Вот в воинственном азарте
Воевода Пальмерстон
Поражает Русь на карте
Указательным перстом!
Имя Пальмерстона в этих стишках очень тесно сплеталось с именем французского императора:
Вдохновлен его отвагой,
И француз за ним туда ж:
Машет дядюшкиной шпагой
И кричит: «Allons, courage!»[18]
Полно, братцы! На смех свету
Не останьтесь в дураках, —
Мы видали шпагу эту
И не в этаких руках!
Если дядюшка бесславно
Из Руси вернулся вспять,
Так племяннику подавно
И вдали несдобровать…
Стишки эти появились тогда, когда Николай и Нессельроде думали избежать войны с Европой и не хотели раздражать ни Англии, ни Франции в лице их представителей в Петербурге: Гамильтона Сеймура и Кастельбажака.
Несмотря на патриотичность стишков, не уступающую в этом отношении солдатской песенке Горчакова, они все-таки были запрещены из видов чисто дипломатических, и автора их искали жандармы, поэтому он благоразумно скрыл свое авторство, а молва приписывала их то поэту-актеру Григорьеву, то Алферову, то Опочинину, то другим, а так как они были под запретом, то читались и распевались в светских гостиных… Музыку к ним написал Вильбоа.
Запрещая куплеты о Пальмерстоне, Николай, между прочим, считался и с ним самим. Он почему-то был убежден, что Пальмерстон, политика которого в двадцатилетнюю бытность его министром иностранных дел сводилась в сущности к покровительству либеральным партиям за границей, благоговеет перед ним лично и поэтому ничего во вред ему и России замышлять не будет.
Это проявление симпатий к Николаю со стороны Пальмерстона и действительно было так заметно для других, что ему однажды задан был в парламенте резкий вопрос, не состоит ли почтенный и благородный лорд на жалованье у русского императора.
Однако почтенный лорд, как бы благоговея перед Николаем, в то же время первый признал Наполеона III императором Франции, отлично зная, как относился к принцу Луи Николай.
Но как казалось всем англичанам до декабря 1854 года, Пальмерстон на посту секретаря (то есть министра) иностранных дел был настоящим человеком на настоящем месте. С того времени устно и печатно все начали признавать, что организованное главным образом им нашествие в Крым кончается или грозит окончиться явным крахом и посланная туда английская армия, собранная с такими великими усилиями, почти уже не существует.
Конечно, он, один из главных инициаторов войны, и должен был употребить в дело весь свой талант убеждения, чтобы повлиять на Наполеона в желательном для правящих кругов Англии смысле.
III
Прекрасный остроумный собеседник, всегда превосходно чувствовавший себя за любым столом, человек очень еще крепкого здоровья, несмотря на преклонные годы, и весьма располагающей к нему внешности, Пальмерстон был встречен очень радушно Наполеоном и императрицей Евгенией, хотя цели его визита были им заранее известны, и нельзя сказать, чтобы они были приятны Наполеону.
Наполеон знал, конечно, Пальмерстона гораздо лучше, чем те, которые признавали его либералом, вигом по партии, к которой он принадлежал и которую возглавлял даже; для него он был истый тори, консерватор.
Он помнил фразу из одной его недавней речи: «Век, в который мы живем, есть век прогресса, а не реформ», и этой фразы было для него довольно.

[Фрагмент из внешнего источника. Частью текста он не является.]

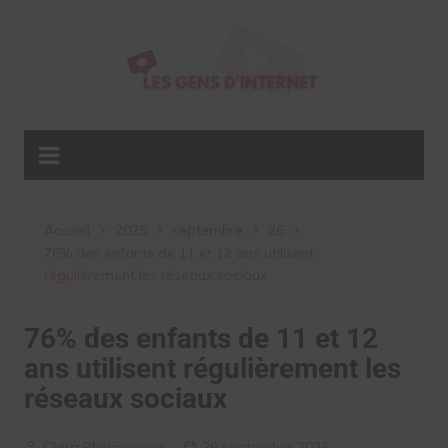
Aller
au
contenu
Accueil
2025
septembre
26
76% des enfants de 11 et 12 ans utilisent
régulièrement les réseaux sociaux
76% des enfants de 11 et 12
ans utilisent régulièrement les
réseaux sociaux
Clara Phelippeaux
26 septembre 2025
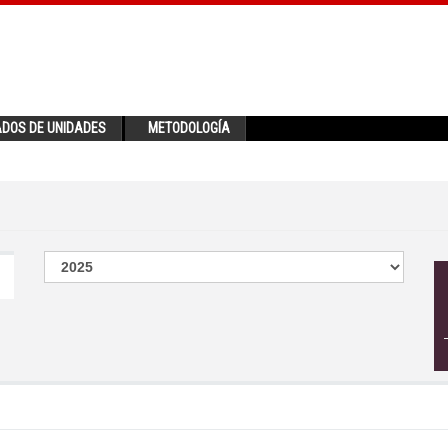
ADOS DE UNIDADES
METODOLOGÍA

Он считал Пальмерстона в числе своих друзей, потому что тот в декабре 1851 года должен был выйти из кабинета Росселя и прервать тем на время свою политическую карьеру из-за восторженного отношения своего к государственному перевороту во Франции, послужившему прологом к восстановлению империи. Друзьями же своими Наполеон дорожил, так как был подозрителен и видел их около себя очень мало.
Наполеон много сделал для дворца в Сен-Клу, где он жил и где принимал теперь Пальмерстона. При Луи-Филиппе дворец этот не то чтобы был запущен, но гораздо менее изящен и менее уютен внутри; кроме того, при нем было в этом дворце гораздо менее порядка, но зато много суетни, которая казалась совершенно излишней. Это прежде всего и бросилось в глаза английскому дипломату. Когда же он был представлен императрице Евгении, то сумел совершенно непритворно поразиться ее красотою, ее грацией и приветливостью обращения. Это создало хорошую почву для будущих переговоров по вопросу о войне на Востоке, тем более что знатный гость из союзной страны был приглашен к завтраку в семейной обстановке.
Однако Пальмерстон, сам в совершенстве владевший искусством скрывать до удобнейшего времени свои мысли, как бы ни были они важны по существу, удивлялся, что встретил подобное же искусство в человеке, так сравнительно недавно еще приобщившемся к государственным делам и тайнам.
Перед завтраком говорилось о королеве Виктории и ее семье, о принце Альберте, который в сентябре сделал визит Наполеону и будто бы изумил его своими глубокими познаниями в самых разнообразных вопросах, об Орлеанах[19], которые после изгнания из Франции нашли себе приют в Англии, о новшествах во внешнем виде дворца и старинного парка при нем, создании знаменитого садовника Ленотра. За завтраком говорили о всемирной выставке, которую готовились в следующем году открывать в Париже. Этим вопросом была особенно занята Евгения. Она сообщила гостю и о том, что на выставке этой будет показан, между прочим, колоссальной величины бриллиант, который после окончательной обработки будет весить свыше ста двадцати каратов и стоить пять миллионов франков.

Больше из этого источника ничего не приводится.